ベビーパウダー山崎

エレファントのベビーパウダー山崎のレビュー・感想・評価

エレファント(2003年製作の映画)
3.5
かき集めた素人のリアルさ(棒読み)込みで地獄の惨劇を見せていくガス・ヴァン・サント。フィクションだからこそ、身体に染み付いた本物の匂いを大切にしている作家。死は演技だとしても、そこに至るまでの「日常」の生々しさ。銃撃戦というか虐殺だが、はじめに一発「パン」と人を撃ち抜いてから、その撃ち殺す少年を映し続けているのが良い。そこで全体を見せてしまうと意味が生まれ、アクションになってしまう。殺される悲鳴のみ。これでいこう。

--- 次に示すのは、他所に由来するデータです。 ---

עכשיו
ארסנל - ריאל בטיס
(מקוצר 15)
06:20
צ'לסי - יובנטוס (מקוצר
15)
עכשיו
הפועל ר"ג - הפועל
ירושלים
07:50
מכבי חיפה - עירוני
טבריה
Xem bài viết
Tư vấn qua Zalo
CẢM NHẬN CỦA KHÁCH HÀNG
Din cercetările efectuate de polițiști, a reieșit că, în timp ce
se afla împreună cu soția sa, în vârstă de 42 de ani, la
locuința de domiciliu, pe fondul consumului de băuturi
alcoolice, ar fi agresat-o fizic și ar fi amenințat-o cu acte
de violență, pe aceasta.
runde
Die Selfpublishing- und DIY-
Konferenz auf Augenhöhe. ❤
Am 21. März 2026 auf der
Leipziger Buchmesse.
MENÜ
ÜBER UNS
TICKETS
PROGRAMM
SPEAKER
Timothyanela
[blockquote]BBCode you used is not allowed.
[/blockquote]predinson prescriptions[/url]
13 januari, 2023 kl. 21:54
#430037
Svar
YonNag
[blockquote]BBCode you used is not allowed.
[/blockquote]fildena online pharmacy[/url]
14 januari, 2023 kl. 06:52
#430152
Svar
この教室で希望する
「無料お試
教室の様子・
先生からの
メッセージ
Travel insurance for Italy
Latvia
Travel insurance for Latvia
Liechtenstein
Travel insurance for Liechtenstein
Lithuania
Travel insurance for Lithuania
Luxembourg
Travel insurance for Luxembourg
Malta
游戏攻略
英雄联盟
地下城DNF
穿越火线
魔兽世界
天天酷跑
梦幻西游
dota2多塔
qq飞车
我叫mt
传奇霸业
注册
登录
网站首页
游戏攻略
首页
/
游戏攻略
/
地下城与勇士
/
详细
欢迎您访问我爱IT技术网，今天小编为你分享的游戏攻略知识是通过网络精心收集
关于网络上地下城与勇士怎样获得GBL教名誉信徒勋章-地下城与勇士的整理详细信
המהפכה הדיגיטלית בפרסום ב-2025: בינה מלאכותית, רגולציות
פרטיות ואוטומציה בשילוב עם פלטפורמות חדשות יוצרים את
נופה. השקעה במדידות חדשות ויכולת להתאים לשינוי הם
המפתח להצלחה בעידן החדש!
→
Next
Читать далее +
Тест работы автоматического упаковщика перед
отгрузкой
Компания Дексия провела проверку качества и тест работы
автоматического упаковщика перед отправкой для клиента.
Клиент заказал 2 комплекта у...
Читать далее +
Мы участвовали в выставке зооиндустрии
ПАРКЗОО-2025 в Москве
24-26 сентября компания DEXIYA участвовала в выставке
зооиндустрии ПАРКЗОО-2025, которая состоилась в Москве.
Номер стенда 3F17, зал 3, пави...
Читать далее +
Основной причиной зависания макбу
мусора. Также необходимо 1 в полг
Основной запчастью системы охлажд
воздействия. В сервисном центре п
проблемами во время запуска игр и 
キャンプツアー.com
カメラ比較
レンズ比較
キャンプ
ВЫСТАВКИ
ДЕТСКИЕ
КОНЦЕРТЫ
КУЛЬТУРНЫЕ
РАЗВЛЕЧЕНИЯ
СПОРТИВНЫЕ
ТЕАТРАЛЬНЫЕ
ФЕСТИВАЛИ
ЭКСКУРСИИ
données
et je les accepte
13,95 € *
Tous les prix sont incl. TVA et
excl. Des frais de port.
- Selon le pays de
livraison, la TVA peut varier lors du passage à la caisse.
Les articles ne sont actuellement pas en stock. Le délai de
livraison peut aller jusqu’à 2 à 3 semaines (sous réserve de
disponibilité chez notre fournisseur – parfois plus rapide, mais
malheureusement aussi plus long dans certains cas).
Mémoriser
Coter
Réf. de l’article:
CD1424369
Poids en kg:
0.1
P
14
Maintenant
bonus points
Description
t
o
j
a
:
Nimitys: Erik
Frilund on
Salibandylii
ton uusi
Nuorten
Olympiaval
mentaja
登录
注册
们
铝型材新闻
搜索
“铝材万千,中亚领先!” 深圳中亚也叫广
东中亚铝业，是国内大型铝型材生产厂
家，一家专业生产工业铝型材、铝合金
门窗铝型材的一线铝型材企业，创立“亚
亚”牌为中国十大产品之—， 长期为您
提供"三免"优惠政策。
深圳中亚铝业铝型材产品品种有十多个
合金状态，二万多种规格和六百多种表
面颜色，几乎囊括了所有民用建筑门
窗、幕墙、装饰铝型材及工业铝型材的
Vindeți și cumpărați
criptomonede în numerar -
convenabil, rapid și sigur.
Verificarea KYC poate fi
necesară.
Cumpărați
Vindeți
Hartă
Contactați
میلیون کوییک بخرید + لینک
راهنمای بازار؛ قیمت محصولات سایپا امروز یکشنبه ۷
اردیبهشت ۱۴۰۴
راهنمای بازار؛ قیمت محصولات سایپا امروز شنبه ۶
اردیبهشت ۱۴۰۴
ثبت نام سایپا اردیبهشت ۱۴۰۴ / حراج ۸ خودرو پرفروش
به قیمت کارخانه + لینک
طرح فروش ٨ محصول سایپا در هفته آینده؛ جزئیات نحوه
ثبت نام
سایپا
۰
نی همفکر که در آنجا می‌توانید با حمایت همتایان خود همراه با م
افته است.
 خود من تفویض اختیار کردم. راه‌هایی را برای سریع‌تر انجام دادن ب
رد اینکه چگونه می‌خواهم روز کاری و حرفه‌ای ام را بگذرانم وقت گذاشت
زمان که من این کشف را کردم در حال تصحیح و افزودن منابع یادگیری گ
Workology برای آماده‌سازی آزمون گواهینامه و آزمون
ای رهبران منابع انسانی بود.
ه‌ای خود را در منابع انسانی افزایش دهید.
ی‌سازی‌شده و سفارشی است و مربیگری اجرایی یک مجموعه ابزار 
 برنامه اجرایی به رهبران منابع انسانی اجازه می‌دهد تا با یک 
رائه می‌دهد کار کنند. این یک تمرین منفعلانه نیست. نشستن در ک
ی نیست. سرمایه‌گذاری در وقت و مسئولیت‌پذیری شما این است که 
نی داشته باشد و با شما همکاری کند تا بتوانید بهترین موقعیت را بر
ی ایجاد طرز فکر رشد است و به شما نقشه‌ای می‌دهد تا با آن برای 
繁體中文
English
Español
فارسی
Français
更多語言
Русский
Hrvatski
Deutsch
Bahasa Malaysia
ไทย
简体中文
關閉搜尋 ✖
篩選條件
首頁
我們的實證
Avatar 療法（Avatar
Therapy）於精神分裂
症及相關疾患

なにもない空っぽな映画の恐ろしさ。
たしか、今は亡き渋谷の映画館で公開時に見たのが最初。あのころヴァン・サントは渋谷の単館上映御用達の作家だった。その渋谷のノスタルジア含めて今でも噛みしめればしっかりと味がする映画。
アラン・クラークやハネケをパクるなら、これぐらい自分のものにして図太く表現するべきという教えがある。描きたい題材(原作)と同性愛と元ネタ(パクリ元)、この三本柱を組み合わせてオリジナルの「アメリカ映画」を創り出すヴァン・サント。錬金術師みたいなものだが、これはこれで確かな才能。映画の構成が『71フラグメンツ』に似ている映画として本作と橋本忍シナリオの『七つの弾丸』、この三本立てオールナイト上映を希望。